Грин улыбнулся. Это было приятное воспоминание.
— Высокий мужчина. Бакенбарды. Ярко-голубые глаза. Помню, он пел в хоре, у него был баритон.
Он весело улыбался.
— И его убили в бурскую войну?
Неожиданно по лицу Грина пробежала гримаса сомнения. Казалось, он обеспокоен, удручен. Глаза смотрели жалобно, как у собаки, сознающей свою вину.
— Странно, я никогда об этом не думал. Он был бы сейчас слишком стар. Но он… я клянусь… я уверен…
В глазах его отразилось такое отчаяние, что собеседник сказал:
— Не беда. Вы женаты?
— Нет, сэр.
Ответ последовал без колебаний.
— Кажется, вы вполне уверены на этот счет, — улыбнулся Левин.
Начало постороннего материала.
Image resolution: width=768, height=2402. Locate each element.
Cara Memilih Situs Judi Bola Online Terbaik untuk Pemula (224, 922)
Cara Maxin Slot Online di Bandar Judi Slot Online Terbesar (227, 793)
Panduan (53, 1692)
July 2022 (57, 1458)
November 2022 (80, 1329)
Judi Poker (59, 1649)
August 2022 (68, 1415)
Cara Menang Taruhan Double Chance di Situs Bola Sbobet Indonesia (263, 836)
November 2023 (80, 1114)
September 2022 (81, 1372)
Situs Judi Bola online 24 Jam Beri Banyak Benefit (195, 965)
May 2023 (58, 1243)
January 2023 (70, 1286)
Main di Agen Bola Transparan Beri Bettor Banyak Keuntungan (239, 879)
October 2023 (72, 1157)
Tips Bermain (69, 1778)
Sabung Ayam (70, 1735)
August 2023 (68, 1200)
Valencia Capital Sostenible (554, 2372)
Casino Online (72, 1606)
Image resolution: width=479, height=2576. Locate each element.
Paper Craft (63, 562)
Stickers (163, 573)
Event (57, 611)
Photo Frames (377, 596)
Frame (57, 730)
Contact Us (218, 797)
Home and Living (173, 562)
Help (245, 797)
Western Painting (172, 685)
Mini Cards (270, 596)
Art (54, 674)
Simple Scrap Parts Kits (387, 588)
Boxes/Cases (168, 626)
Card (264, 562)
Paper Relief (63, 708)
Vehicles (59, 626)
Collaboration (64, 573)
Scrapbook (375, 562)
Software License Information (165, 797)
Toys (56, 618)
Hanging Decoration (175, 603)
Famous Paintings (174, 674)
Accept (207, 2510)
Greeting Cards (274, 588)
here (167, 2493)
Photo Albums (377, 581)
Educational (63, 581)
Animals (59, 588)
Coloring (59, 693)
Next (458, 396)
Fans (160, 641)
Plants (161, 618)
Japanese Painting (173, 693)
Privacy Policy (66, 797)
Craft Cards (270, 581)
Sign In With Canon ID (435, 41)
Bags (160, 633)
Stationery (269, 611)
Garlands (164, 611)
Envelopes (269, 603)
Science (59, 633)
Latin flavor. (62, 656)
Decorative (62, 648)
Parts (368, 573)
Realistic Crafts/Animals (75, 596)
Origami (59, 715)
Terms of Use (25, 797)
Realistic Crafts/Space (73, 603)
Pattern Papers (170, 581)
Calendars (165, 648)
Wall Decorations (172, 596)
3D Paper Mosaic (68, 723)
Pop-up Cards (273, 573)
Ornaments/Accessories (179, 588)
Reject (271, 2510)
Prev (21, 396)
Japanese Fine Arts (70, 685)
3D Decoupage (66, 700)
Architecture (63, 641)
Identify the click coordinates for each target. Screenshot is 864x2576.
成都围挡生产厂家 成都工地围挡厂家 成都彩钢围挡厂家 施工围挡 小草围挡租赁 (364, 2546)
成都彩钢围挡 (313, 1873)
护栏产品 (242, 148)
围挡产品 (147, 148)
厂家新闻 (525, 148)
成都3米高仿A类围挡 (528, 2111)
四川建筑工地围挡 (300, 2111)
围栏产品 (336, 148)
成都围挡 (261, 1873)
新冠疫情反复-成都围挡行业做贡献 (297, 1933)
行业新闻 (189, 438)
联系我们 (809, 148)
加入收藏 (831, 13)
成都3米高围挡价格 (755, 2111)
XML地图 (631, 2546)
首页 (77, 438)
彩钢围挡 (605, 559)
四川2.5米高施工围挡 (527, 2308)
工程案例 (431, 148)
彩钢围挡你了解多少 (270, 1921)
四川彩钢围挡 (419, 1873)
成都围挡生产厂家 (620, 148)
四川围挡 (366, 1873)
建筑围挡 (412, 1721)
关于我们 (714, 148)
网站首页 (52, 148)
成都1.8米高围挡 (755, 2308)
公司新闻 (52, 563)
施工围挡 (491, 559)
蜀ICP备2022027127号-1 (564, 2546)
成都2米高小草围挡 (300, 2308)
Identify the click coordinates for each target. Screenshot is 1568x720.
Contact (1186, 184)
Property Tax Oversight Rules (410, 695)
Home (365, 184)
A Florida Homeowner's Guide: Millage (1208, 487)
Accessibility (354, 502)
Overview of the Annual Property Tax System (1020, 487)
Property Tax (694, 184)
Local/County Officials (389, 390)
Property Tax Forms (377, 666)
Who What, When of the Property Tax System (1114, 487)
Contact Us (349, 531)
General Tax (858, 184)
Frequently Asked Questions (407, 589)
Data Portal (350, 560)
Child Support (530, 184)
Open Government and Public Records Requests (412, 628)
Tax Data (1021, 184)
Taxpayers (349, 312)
— Да, сэр. Ни к чему хорошему это не ведет — путаться с женщинами. — Он повернулся к Джейн. — Прошу прощения.
Она слабо улыбнулась:
— Пустяки.
Левин повернулся к ней и сказал что-то так быстро, что Грин не уловил. Что-то вроде:
— Необыкновенное сходство с Сидни Бентом. Вообразить не мог, что такое возможно.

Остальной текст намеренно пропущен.